In this month’s issue of the Netherlands Heart Journal, van de Bovenkamp et al. [1] describe their study design of the DoPING-HFpEF trial, a placebo-controlled cross-over trial that studies the effect of trimetazidine on diastolic function and cardiac energetics in heart failure with preserved ejection fraction (HFpEF). It seems that in the absence of specific therapies for HFpEF, cardiologists might have to resort to using doping substances to treat their patients. Trimetazidine was added to the World Anti-Doping Agency (WADA) Prohibited List on 1 January 2014, and 2 years later its analogue meldonium caused turmoil in international sports when it was added to the list of forbidden substances and contributed to the banning of an unprecedented number of top-level sportsmen and women. Both drugs are known for their cardioprotective effects and enhancement of glucose oxidation by limiting beta-oxidation through the inhibition of synthesis or carnitine-facilitated transport of fatty acids.

Conventional heart failure therapies that alter haemodynamics have a limited effect on HFpEF, so instead a therapy is being sought in metabolic modulation: altering the metabolic state of the cardiac cell in order to improve its function. Trimetazidine does not alter haemodynamics; instead it provides the heart muscle with more energy (adenosine triphosphate, ATP) per molecule of oxygen. Subsequently the heart is provided with more energy for the same amount of heart muscle perfusion. The idea is not new, since trimetazidine is used as a therapy for angina pectoris and was marketed in the 1970s, around the same time as atenolol, the haemodynamic-altering therapy for angina pectoris.

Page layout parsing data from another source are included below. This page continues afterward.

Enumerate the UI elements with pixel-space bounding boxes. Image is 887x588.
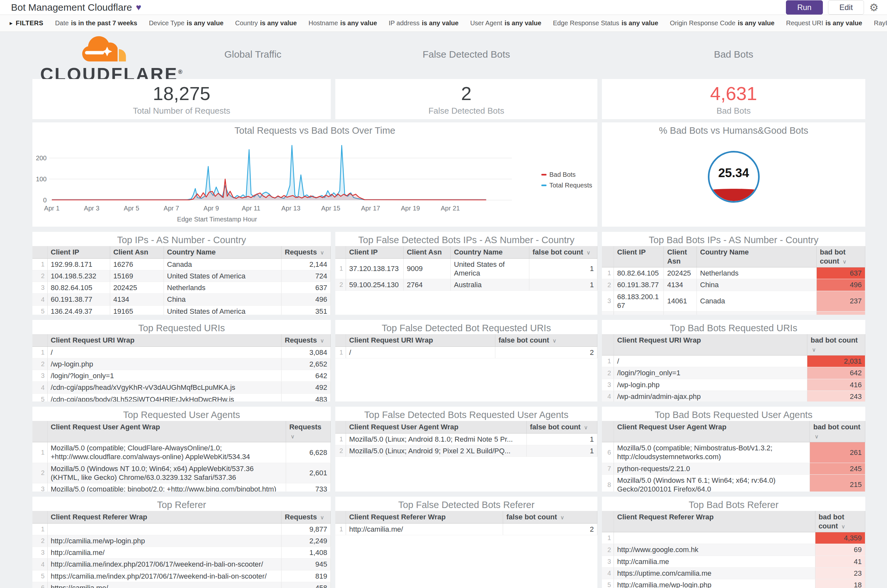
table-cell[interactable]: http://camilia.me/wp-login.php xyxy=(47,535,281,546)
count-cell[interactable]: 1,408 xyxy=(281,547,331,558)
filter-user-agent[interactable]: User Agentis any value xyxy=(470,20,541,27)
count-cell[interactable]: 642 xyxy=(281,370,331,382)
table-cell[interactable]: Mozilla/5.0 (Windows NT 6.1; Win64; x64;… xyxy=(614,474,810,492)
table-cell[interactable]: 60.191.38.77 xyxy=(47,294,110,305)
table-row[interactable]: 2http://camilia.me/wp-login.php2,249 xyxy=(32,535,331,546)
table-cell[interactable]: 4134 xyxy=(664,279,697,291)
table-cell[interactable]: Mozilla/5.0 (compatible; bingbot/2.0; +h… xyxy=(47,483,286,492)
table-row[interactable]: 3/wp-login.php416 xyxy=(602,379,865,390)
table-cell[interactable]: 61.160.221.73 xyxy=(614,312,664,315)
count-column-header[interactable]: false bot count ∨ xyxy=(529,246,597,258)
table-cell[interactable]: Netherlands xyxy=(697,267,817,279)
table-cell[interactable]: 192.99.8.171 xyxy=(47,258,110,270)
count-column-header[interactable]: Requests ∨ xyxy=(286,421,331,442)
table-cell[interactable]: python-requests/2.21.0 xyxy=(614,463,810,474)
table-row[interactable]: 6Mozilla/5.0 (compatible; Nimbostratus-B… xyxy=(602,442,865,463)
table-row[interactable]: 4https://uptime.com/camilia.me23 xyxy=(602,567,865,579)
count-cell[interactable]: 2,144 xyxy=(281,258,331,270)
table-cell[interactable]: China xyxy=(164,294,281,305)
table-row[interactable]: 8Mozilla/5.0 (Windows NT 6.1; Win64; x64… xyxy=(602,474,865,492)
filter-hostname[interactable]: Hostnameis any value xyxy=(308,20,377,27)
table-row[interactable]: 260.191.38.774134China496 xyxy=(602,279,865,291)
column-header[interactable]: Client Request User Agent Wrap xyxy=(614,421,810,442)
count-cell[interactable]: 733 xyxy=(286,483,331,492)
table-row[interactable]: 1/3,084 xyxy=(32,346,331,358)
table-cell[interactable]: /cdn-cgi/apps/head/xVgyKhR-vV3dAUGhMqfBc… xyxy=(47,382,281,393)
count-cell[interactable]: 496 xyxy=(281,294,331,305)
count-cell[interactable]: 1 xyxy=(529,279,597,291)
column-header[interactable]: Client Request URI Wrap xyxy=(47,334,281,346)
filter-rayid[interactable]: RayIDis any value xyxy=(874,20,887,27)
table-row[interactable]: 1192.99.8.17116276Canada2,144 xyxy=(32,258,331,270)
count-cell[interactable]: 69 xyxy=(815,544,865,556)
column-header[interactable]: Client IP xyxy=(614,246,664,267)
table-cell[interactable]: 136.24.49.37 xyxy=(47,305,110,315)
table-cell[interactable]: 16276 xyxy=(110,258,164,270)
table-cell[interactable]: Canada xyxy=(164,258,281,270)
table-cell[interactable]: Netherlands xyxy=(164,282,281,294)
filter-origin-response-code[interactable]: Origin Response Codeis any value xyxy=(670,20,774,27)
count-column-header[interactable]: Requests ∨ xyxy=(281,511,331,523)
count-cell[interactable]: 243 xyxy=(807,390,865,402)
table-row[interactable]: 19,877 xyxy=(32,523,331,535)
table-cell[interactable]: 68.183.200.167 xyxy=(614,291,664,312)
table-cell[interactable]: United States of America xyxy=(451,258,529,279)
count-column-header[interactable]: Requests ∨ xyxy=(281,246,331,258)
table-row[interactable]: 259.100.254.1302764Australia1 xyxy=(335,279,597,291)
table-row[interactable]: 3http://camilia.me/1,408 xyxy=(32,547,331,558)
table-cell[interactable]: /login/?login_only=1 xyxy=(47,370,281,382)
table-cell[interactable]: https://camilia.me/ xyxy=(47,582,281,588)
table-cell[interactable]: Mozilla/5.0 (compatible; CloudFlare-Alwa… xyxy=(47,442,286,463)
table-row[interactable]: 2Mozilla/5.0 (Windows NT 10.0; Win64; x6… xyxy=(32,463,331,483)
count-cell[interactable]: 819 xyxy=(281,570,331,582)
table-cell[interactable]: http://camilia.me/wp-login.php xyxy=(614,579,815,588)
count-cell[interactable]: 1 xyxy=(529,258,597,279)
table-cell[interactable]: 4134 xyxy=(110,294,164,305)
count-column-header[interactable]: Requests ∨ xyxy=(281,334,331,346)
table-cell[interactable]: http://camilia.me/ xyxy=(47,547,281,558)
count-cell[interactable]: 2 xyxy=(503,523,597,535)
count-cell[interactable]: 492 xyxy=(281,382,331,393)
table-row[interactable]: 7python-requests/2.21.0245 xyxy=(602,463,865,474)
table-row[interactable]: 3/login/?login_only=1642 xyxy=(32,370,331,382)
column-header[interactable]: Client IP xyxy=(346,246,403,258)
table-cell[interactable]: 202425 xyxy=(110,282,164,294)
table-row[interactable]: 4http://camilia.me/index.php/2017/06/17/… xyxy=(32,558,331,570)
table-row[interactable]: 180.82.64.105202425Netherlands637 xyxy=(602,267,865,279)
table-cell[interactable]: China xyxy=(697,312,817,315)
count-cell[interactable]: 245 xyxy=(810,463,865,474)
count-cell[interactable]: 41 xyxy=(815,556,865,567)
table-row[interactable]: 3http://camilia.me41 xyxy=(602,556,865,567)
table-row[interactable]: 368.183.200.16714061Canada237 xyxy=(602,291,865,312)
table-cell[interactable]: Mozilla/5.0 (Windows NT 10.0; Win64; x64… xyxy=(47,463,286,483)
table-row[interactable]: 460.191.38.774134China496 xyxy=(32,294,331,305)
table-cell[interactable]: /wp-login.php xyxy=(47,358,281,370)
count-cell[interactable]: 144 xyxy=(816,312,865,315)
table-cell[interactable]: http://www.google.com.hk xyxy=(614,544,815,556)
table-cell[interactable] xyxy=(614,532,815,544)
filter-date[interactable]: Dateis in the past 7 weeks xyxy=(55,20,137,27)
table-row[interactable]: 380.82.64.105202425Netherlands637 xyxy=(32,282,331,294)
count-cell[interactable]: 1 xyxy=(526,445,597,456)
table-cell[interactable]: United States of America xyxy=(164,305,281,315)
count-cell[interactable]: 351 xyxy=(281,305,331,315)
count-column-header[interactable]: false bot count ∨ xyxy=(495,334,597,346)
table-cell[interactable]: Mozilla/5.0 (Linux; Android 9; Pixel 2 X… xyxy=(346,445,526,456)
table-row[interactable]: 6https://camilia.me/458 xyxy=(32,582,331,588)
count-cell[interactable]: 2,601 xyxy=(286,463,331,483)
column-header[interactable]: Client Asn xyxy=(664,246,697,267)
count-cell[interactable]: 23 xyxy=(815,567,865,579)
table-row[interactable]: 4/wp-admin/admin-ajax.php243 xyxy=(602,390,865,402)
table-row[interactable]: 1/2,031 xyxy=(602,356,865,367)
table-row[interactable]: 5http://camilia.me/wp-login.php18 xyxy=(602,579,865,588)
table-cell[interactable]: 37.120.138.173 xyxy=(346,258,403,279)
filter-country[interactable]: Countryis any value xyxy=(235,20,297,27)
count-cell[interactable]: 9,877 xyxy=(281,523,331,535)
table-cell[interactable]: / xyxy=(47,346,281,358)
table-row[interactable]: 2/login/?login_only=1642 xyxy=(602,367,865,379)
column-header[interactable]: Client Asn xyxy=(110,246,164,258)
table-cell[interactable]: 9009 xyxy=(403,258,451,279)
table-cell[interactable]: 19165 xyxy=(110,305,164,315)
column-header[interactable]: Country Name xyxy=(164,246,281,258)
table-row[interactable]: 1Mozilla/5.0 (compatible; CloudFlare-Alw… xyxy=(32,442,331,463)
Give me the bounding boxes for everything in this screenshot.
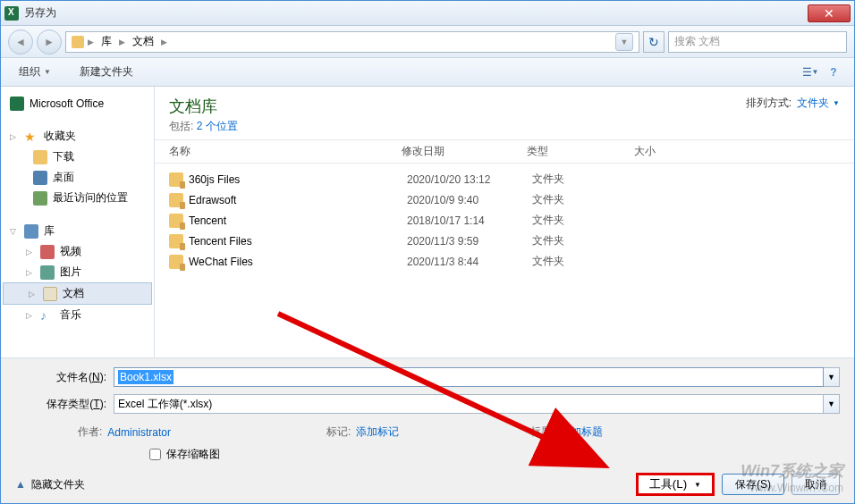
- column-date[interactable]: 修改日期: [402, 144, 527, 159]
- file-row[interactable]: Tencent Files2020/11/3 9:59文件夹: [169, 231, 840, 251]
- title-value[interactable]: 添加标题: [560, 424, 603, 440]
- help-button[interactable]: ?: [824, 63, 843, 82]
- file-name: Tencent Files: [189, 235, 407, 248]
- chevron-down-icon: ▼: [694, 481, 701, 489]
- address-dropdown-button[interactable]: ▼: [615, 33, 633, 51]
- file-type: 文件夹: [532, 172, 639, 187]
- locations-link[interactable]: 2 个位置: [197, 120, 238, 132]
- library-title: 文档库: [169, 96, 238, 117]
- bottom-panel: 文件名(N): Book1.xlsx ▼ 保存类型(T): Excel 工作簿(…: [1, 357, 854, 503]
- sidebar-item-msoffice[interactable]: Microsoft Office: [1, 94, 154, 113]
- sidebar-item-favorites[interactable]: ▷ ★ 收藏夹: [1, 126, 154, 147]
- sidebar-item-pictures[interactable]: ▷ 图片: [1, 262, 154, 282]
- chevron-right-icon: ▶: [161, 38, 167, 46]
- chevron-down-icon: ▼: [44, 68, 51, 76]
- sort-control: 排列方式: 文件夹 ▼: [746, 96, 840, 111]
- folder-icon: [169, 214, 183, 228]
- chevron-down-icon: ▼: [833, 99, 840, 107]
- sort-dropdown[interactable]: 文件夹 ▼: [797, 96, 840, 111]
- folder-icon: [72, 36, 84, 48]
- sidebar-item-documents[interactable]: ▷ 文档: [3, 282, 152, 305]
- tags-label: 标记:: [326, 424, 351, 440]
- sidebar-item-music[interactable]: ▷ ♪ 音乐: [1, 305, 154, 325]
- save-as-dialog: 另存为 ✕ ◄ ► ▶ 库 ▶ 文档 ▶ ▼ ↻ 搜索 文档 组织▼ 新建文件夹…: [0, 0, 855, 504]
- toolbar: 组织▼ 新建文件夹 ☰ ▼ ?: [1, 58, 854, 87]
- forward-button[interactable]: ►: [37, 29, 62, 55]
- title-label: 标题:: [530, 424, 554, 440]
- video-icon: [40, 245, 55, 259]
- chevron-right-icon: ▷: [26, 311, 35, 320]
- file-date: 2020/10/9 9:40: [407, 194, 532, 206]
- titlebar: 另存为 ✕: [1, 1, 854, 26]
- file-row[interactable]: Tencent2018/10/17 1:14文件夹: [169, 210, 840, 231]
- excel-icon: [10, 97, 24, 111]
- author-label: 作者:: [78, 424, 102, 440]
- filename-label: 文件名(N):: [15, 370, 114, 385]
- search-placeholder: 搜索 文档: [674, 34, 720, 49]
- file-list: 360js Files2020/10/20 13:12文件夹Edrawsoft2…: [155, 164, 854, 357]
- file-name: 360js Files: [189, 173, 407, 186]
- thumbnail-checkbox[interactable]: [149, 449, 161, 460]
- breadcrumb-item[interactable]: 文档: [129, 32, 157, 51]
- chevron-right-icon: ▶: [88, 38, 94, 46]
- file-name: Tencent: [189, 214, 407, 227]
- recent-icon: [33, 191, 47, 206]
- folder-icon: [169, 193, 183, 207]
- content-area: 文档库 包括: 2 个位置 排列方式: 文件夹 ▼ 名称 修改日期 类型: [155, 87, 854, 357]
- chevron-up-icon: ▲: [15, 478, 26, 491]
- column-type[interactable]: 类型: [527, 144, 634, 159]
- chevron-right-icon: ▷: [26, 248, 35, 256]
- chevron-right-icon: ▷: [26, 268, 35, 277]
- file-type: 文件夹: [532, 254, 639, 269]
- navbar: ◄ ► ▶ 库 ▶ 文档 ▶ ▼ ↻ 搜索 文档: [1, 26, 854, 58]
- breadcrumb-item[interactable]: 库: [97, 32, 115, 51]
- file-row[interactable]: 360js Files2020/10/20 13:12文件夹: [169, 169, 840, 189]
- back-button[interactable]: ◄: [8, 29, 33, 55]
- column-name[interactable]: 名称: [169, 144, 402, 159]
- tags-value[interactable]: 添加标记: [356, 424, 399, 440]
- refresh-button[interactable]: ↻: [643, 31, 665, 53]
- file-date: 2020/11/3 9:59: [407, 235, 532, 248]
- file-name: WeChat Files: [189, 256, 407, 268]
- cancel-button[interactable]: 取消: [792, 474, 840, 495]
- star-icon: ★: [24, 130, 38, 144]
- sidebar-item-libraries[interactable]: ▽ 库: [1, 221, 154, 241]
- filename-row: 文件名(N): Book1.xlsx ▼: [15, 367, 840, 387]
- thumbnail-row: 保存缩略图: [15, 443, 840, 466]
- file-row[interactable]: WeChat Files2020/11/3 8:44文件夹: [169, 251, 840, 272]
- filename-dropdown-button[interactable]: ▼: [824, 367, 840, 387]
- hide-folders-button[interactable]: ▲ 隐藏文件夹: [15, 477, 85, 492]
- thumbnail-label: 保存缩略图: [166, 447, 220, 462]
- library-icon: [24, 224, 38, 239]
- close-button[interactable]: ✕: [808, 4, 851, 22]
- savetype-select[interactable]: Excel 工作簿(*.xlsx): [114, 394, 824, 414]
- save-button[interactable]: 保存(S): [722, 474, 784, 495]
- sidebar-item-video[interactable]: ▷ 视频: [1, 241, 154, 262]
- search-input[interactable]: 搜索 文档: [668, 31, 847, 53]
- tools-button[interactable]: 工具(L) ▼: [636, 473, 715, 496]
- view-options-button[interactable]: ☰ ▼: [800, 63, 820, 82]
- sidebar-item-desktop[interactable]: 桌面: [1, 167, 154, 188]
- music-icon: ♪: [40, 308, 55, 323]
- window-title: 另存为: [24, 5, 808, 21]
- sidebar-item-downloads[interactable]: 下载: [1, 147, 154, 167]
- desktop-icon: [33, 171, 47, 185]
- document-icon: [43, 287, 57, 301]
- savetype-dropdown-button[interactable]: ▼: [824, 394, 840, 414]
- column-size[interactable]: 大小: [634, 144, 706, 159]
- content-header: 文档库 包括: 2 个位置 排列方式: 文件夹 ▼: [155, 87, 854, 140]
- filename-input[interactable]: Book1.xlsx: [114, 367, 824, 387]
- new-folder-button[interactable]: 新建文件夹: [72, 61, 140, 83]
- sidebar: Microsoft Office ▷ ★ 收藏夹 下载 桌面 最近访问的位置: [1, 87, 155, 357]
- organize-button[interactable]: 组织▼: [12, 61, 58, 83]
- sidebar-item-recent[interactable]: 最近访问的位置: [1, 188, 154, 208]
- address-bar[interactable]: ▶ 库 ▶ 文档 ▶ ▼: [65, 31, 639, 53]
- savetype-row: 保存类型(T): Excel 工作簿(*.xlsx) ▼: [15, 394, 840, 414]
- author-value[interactable]: Administrator: [107, 426, 171, 439]
- file-date: 2020/11/3 8:44: [407, 256, 532, 268]
- folder-icon: [169, 255, 183, 269]
- folder-icon: [169, 234, 183, 248]
- main-area: Microsoft Office ▷ ★ 收藏夹 下载 桌面 最近访问的位置: [1, 87, 854, 357]
- file-date: 2018/10/17 1:14: [407, 214, 532, 227]
- file-row[interactable]: Edrawsoft2020/10/9 9:40文件夹: [169, 189, 840, 210]
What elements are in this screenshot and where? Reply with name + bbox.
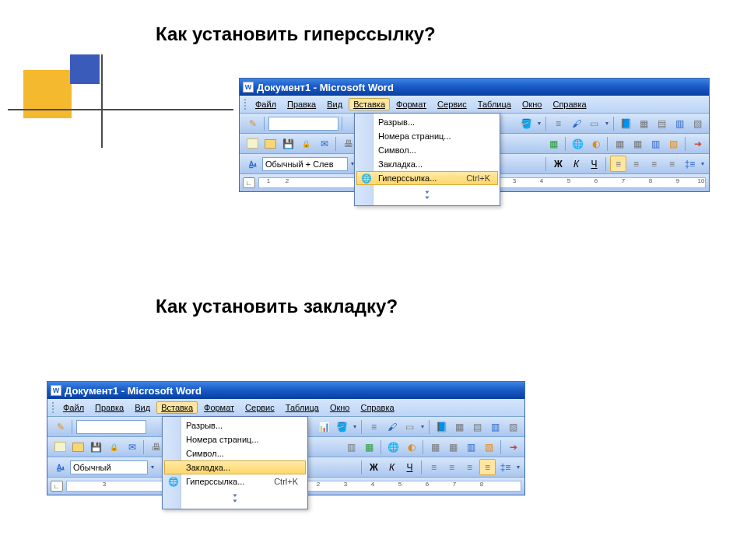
menu-table[interactable]: Таблица bbox=[281, 401, 324, 414]
style-name-field[interactable] bbox=[262, 157, 348, 171]
new-document-icon[interactable] bbox=[244, 135, 261, 152]
hyperlink-icon[interactable]: 🌐 bbox=[385, 439, 402, 455]
line-spacing-icon[interactable]: ‡≡ bbox=[682, 156, 698, 172]
dropdown-icon[interactable]: ▾ bbox=[419, 418, 426, 435]
excel-table-icon[interactable]: ▦ bbox=[545, 135, 562, 152]
menu-window[interactable]: Окно bbox=[517, 98, 547, 110]
underline-button[interactable]: Ч bbox=[402, 459, 418, 475]
dropdown-icon[interactable]: ▾ bbox=[536, 115, 542, 131]
align-right-button[interactable]: ≡ bbox=[461, 459, 478, 475]
hyperlink-icon[interactable]: 🌐 bbox=[570, 135, 586, 152]
pencil-icon[interactable]: ✎ bbox=[52, 418, 68, 435]
italic-button[interactable]: К bbox=[384, 459, 400, 475]
thumbnails-icon[interactable]: ▤ bbox=[469, 418, 486, 435]
menu-item-break[interactable]: Разрыв... bbox=[164, 418, 306, 432]
table-insert-icon[interactable]: ▦ bbox=[612, 135, 628, 152]
align-justify-button[interactable]: ≡ bbox=[479, 459, 496, 475]
paintbrush-icon[interactable]: 🖌 bbox=[568, 115, 584, 131]
menu-item-symbol[interactable]: Символ... bbox=[164, 446, 306, 460]
doc-map-icon[interactable]: ▥ bbox=[463, 439, 479, 455]
sheet-icon[interactable]: ▥ bbox=[672, 115, 688, 131]
grid-icon[interactable]: ▦ bbox=[630, 135, 646, 152]
arrow-right-icon[interactable]: ➔ bbox=[689, 135, 706, 152]
menu-window[interactable]: Окно bbox=[325, 401, 355, 414]
align-right-button[interactable]: ≡ bbox=[646, 156, 662, 172]
styles-pane-icon[interactable]: A̲₄ bbox=[52, 459, 68, 475]
menu-tools[interactable]: Сервис bbox=[433, 98, 472, 110]
menu-tools[interactable]: Сервис bbox=[240, 401, 279, 414]
menu-help[interactable]: Справка bbox=[548, 98, 591, 110]
menu-format[interactable]: Формат bbox=[391, 98, 431, 110]
dropdown-icon[interactable]: ▾ bbox=[149, 459, 156, 475]
grid-icon[interactable]: ▦ bbox=[445, 439, 461, 455]
pencil-icon[interactable]: ✎ bbox=[244, 115, 261, 131]
menu-expand-chevron[interactable]: ▼▼ bbox=[164, 488, 306, 507]
line-color-icon[interactable]: ▭ bbox=[586, 115, 602, 131]
menu-file[interactable]: Файл bbox=[251, 98, 281, 110]
dropdown-icon[interactable]: ▾ bbox=[515, 459, 521, 475]
align-justify-button[interactable]: ≡ bbox=[664, 156, 680, 172]
thumbnails-icon[interactable]: ▤ bbox=[654, 115, 670, 131]
highlight-box-icon[interactable]: ▧ bbox=[665, 135, 682, 152]
font-family-field[interactable] bbox=[268, 117, 338, 131]
shapes-icon[interactable]: ◐ bbox=[403, 439, 419, 455]
menu-item-page-numbers[interactable]: Номера страниц... bbox=[164, 432, 306, 446]
font-family-field[interactable] bbox=[76, 420, 146, 434]
dropdown-icon[interactable]: ▾ bbox=[700, 156, 706, 172]
book-icon[interactable]: 📘 bbox=[618, 115, 634, 131]
menu-item-hyperlink[interactable]: 🌐 Гиперссылка... Ctrl+K bbox=[356, 171, 498, 185]
save-icon[interactable]: 💾 bbox=[280, 135, 296, 152]
styles-pane-icon[interactable]: A̲₄ bbox=[244, 156, 261, 172]
menu-format[interactable]: Формат bbox=[199, 401, 239, 414]
ruler-origin-icon[interactable]: ∟ bbox=[51, 481, 63, 492]
open-folder-icon[interactable] bbox=[70, 439, 86, 455]
highlight-box-icon[interactable]: ▧ bbox=[481, 439, 497, 455]
book-icon[interactable]: 📘 bbox=[433, 418, 450, 435]
menu-view[interactable]: Вид bbox=[130, 401, 155, 414]
menu-edit[interactable]: Правка bbox=[282, 98, 321, 110]
new-document-icon[interactable] bbox=[52, 439, 68, 455]
style-name-field[interactable] bbox=[70, 460, 148, 474]
menu-insert[interactable]: Вставка bbox=[349, 98, 390, 110]
underline-button[interactable]: Ч bbox=[586, 156, 602, 172]
align-center-button[interactable]: ≡ bbox=[444, 459, 460, 475]
chart-icon[interactable]: 📊 bbox=[316, 418, 332, 435]
columns-icon[interactable]: ▥ bbox=[343, 439, 359, 455]
save-icon[interactable]: 💾 bbox=[88, 439, 104, 455]
menu-expand-chevron[interactable]: ▼▼ bbox=[356, 185, 498, 204]
menu-insert[interactable]: Вставка bbox=[156, 401, 198, 414]
excel-table-icon[interactable]: ▦ bbox=[361, 439, 377, 455]
italic-button[interactable]: К bbox=[568, 156, 584, 172]
form-icon[interactable]: ▧ bbox=[505, 418, 521, 435]
menu-file[interactable]: Файл bbox=[58, 401, 89, 414]
mail-icon[interactable]: ✉ bbox=[316, 135, 332, 152]
table-icon[interactable]: ▦ bbox=[451, 418, 468, 435]
align-left-button[interactable]: ≡ bbox=[610, 156, 626, 172]
paintbrush-icon[interactable]: 🖌 bbox=[384, 418, 400, 435]
doc-map-icon[interactable]: ▥ bbox=[647, 135, 664, 152]
menu-item-symbol[interactable]: Символ... bbox=[356, 143, 498, 157]
align-center-button[interactable]: ≡ bbox=[628, 156, 644, 172]
align-left-button[interactable]: ≡ bbox=[426, 459, 442, 475]
line-style-icon[interactable]: ≡ bbox=[366, 418, 382, 435]
permission-icon[interactable]: 🔒 bbox=[106, 439, 122, 455]
menu-view[interactable]: Вид bbox=[322, 98, 347, 110]
sheet-icon[interactable]: ▥ bbox=[487, 418, 503, 435]
arrow-right-icon[interactable]: ➔ bbox=[505, 439, 521, 455]
bold-button[interactable]: Ж bbox=[366, 459, 382, 475]
menu-item-hyperlink[interactable]: 🌐 Гиперссылка... Ctrl+K bbox=[164, 474, 306, 488]
dropdown-icon[interactable]: ▾ bbox=[352, 418, 358, 435]
menu-help[interactable]: Справка bbox=[356, 401, 398, 414]
table-insert-icon[interactable]: ▦ bbox=[427, 439, 444, 455]
menu-item-bookmark[interactable]: Закладка... bbox=[164, 460, 306, 474]
permission-icon[interactable]: 🔒 bbox=[298, 135, 314, 152]
menu-item-bookmark[interactable]: Закладка... bbox=[356, 157, 498, 171]
shapes-icon[interactable]: ◐ bbox=[587, 135, 604, 152]
dropdown-icon[interactable]: ▾ bbox=[604, 115, 610, 131]
menu-item-break[interactable]: Разрыв... bbox=[356, 115, 498, 129]
line-color-icon[interactable]: ▭ bbox=[402, 418, 418, 435]
open-folder-icon[interactable] bbox=[262, 135, 279, 152]
line-style-icon[interactable]: ≡ bbox=[550, 115, 566, 131]
table-icon[interactable]: ▦ bbox=[636, 115, 652, 131]
menu-item-page-numbers[interactable]: Номера страниц... bbox=[356, 129, 498, 143]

Metabolic modulation is also a topic of interest in hypertrophic cardiomyopathy (HCM). A trial with perhexiline, which limits beta-oxidation by the inhibition of carnitine palmitoyltransferase 1, showed that it corrects energy deficiency and diastolic dysfunction in advanced HCM [2]. Trials with ranolazine [3], a late sodium current inhibitor, and trimetazidine [4] in non-obstructive HCM showed no effect on exercise capacity and diastolic function despite promising preclinical data [5]. The effect of trimetazidine on myocardial energy efficiency in genotype-positive, phenotype-negative HCM mutation carriers is currently being investigated in the ENERGY trial [6]. Treatment success may depend on the disease stage and corresponding alterations in metabolism as a result of progressive cardiac remodelling. Therefore it is essential to carefully characterise the study population and use advanced clinical imaging to measure the effect of metabolic modulators.

Now, for the first time, the DoPING-HFpEF trial will use trimetazidine in HFpEF to research if supplying the energy-deprived heart muscle with extra energy will improve its function. Van den Bovenkamp and colleagues have carefully characterised their HFpEF study population and will measure pulmonary capillary wedge pressure during exercise by right heart catherisation, as well as cardiac energetics by determination of the phosphocreatine/ATP ratio with phosphorus-31 magnetic resonance spectroscopy. It is a prime example of translational medicine and drug repurposing: knowledge acquired in preclinical research being applied directly in a clinical setting with an approved drug.

In these challenging times caused by the COVID-19 pandemic, research might be delayed for many months to come. We wish everyone health, strength and lots of energy.